- What to produce
Retrieve every line of the data holding the word "Política".

- Exercise data

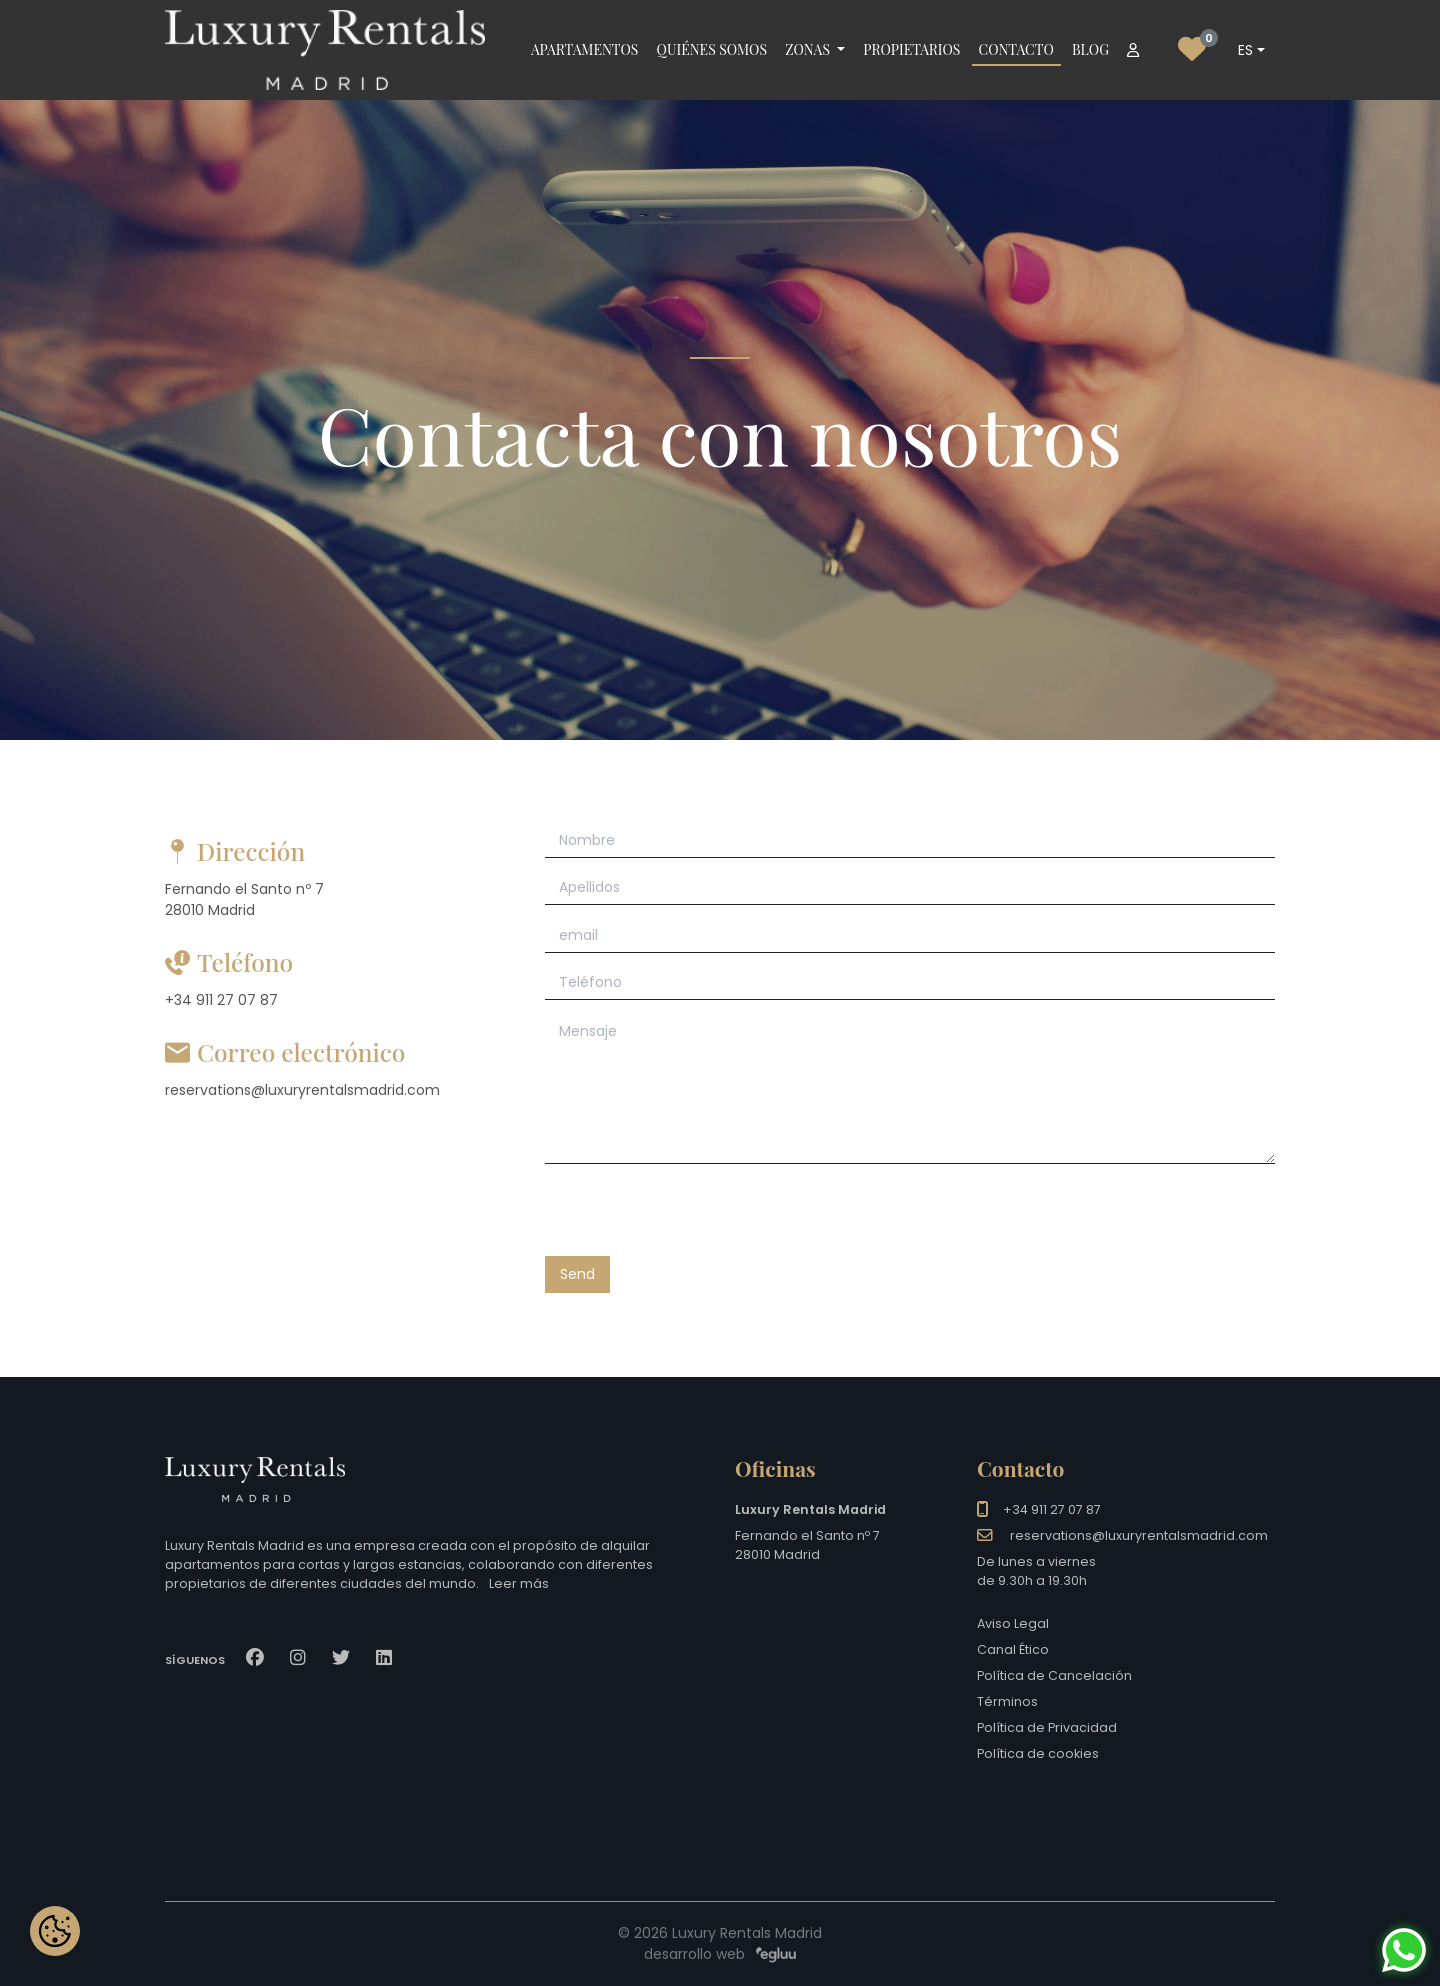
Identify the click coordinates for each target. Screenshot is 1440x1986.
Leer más (519, 1583)
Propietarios (911, 49)
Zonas (809, 49)
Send (577, 1274)
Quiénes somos (712, 49)
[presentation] (697, 1217)
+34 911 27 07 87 (1052, 1509)
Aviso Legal (1013, 1623)
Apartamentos (584, 49)
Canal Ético (1013, 1649)
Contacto (1016, 49)
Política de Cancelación (1054, 1675)
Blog (1090, 49)
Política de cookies (1038, 1753)
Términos (1007, 1701)
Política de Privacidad (1047, 1727)
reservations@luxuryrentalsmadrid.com (1139, 1535)
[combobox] (1251, 50)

- Reply to the task
Política de Cancelación (1054, 1675)
Política de cookies (1038, 1753)
Política de Privacidad (1047, 1727)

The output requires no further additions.